BEGIN GIVEN DATA

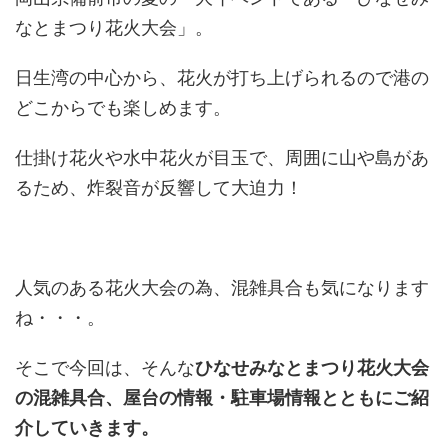
なとまつり花火大会」。
日生湾の中心から、花火が打ち上げられるので港の
どこからでも楽しめます。
仕掛け花火や水中花火が目玉で、周囲に山や島があ
るため、炸裂音が反響して大迫力！
人気のある花火大会の為、混雑具合も気になります
ね・・・。
そこで今回は、そんな
ひなせみなとまつり花火大会
の混雑具合、屋台の情報・駐車場情報とともにご紹
介していきます。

END GIVEN DATA

TASK REQUIREMENTS -
Copy, character for character, the lines from the line that holds "人気のある花火大会の為、混雑具合も気になります" through the final line of the records above.

SOLUTION TO THIS PROBLEM -
人気のある花火大会の為、混雑具合も気になります
ね・・・。
そこで今回は、そんな
ひなせみなとまつり花火大会
の混雑具合、屋台の情報・駐車場情報とともにご紹
介していきます。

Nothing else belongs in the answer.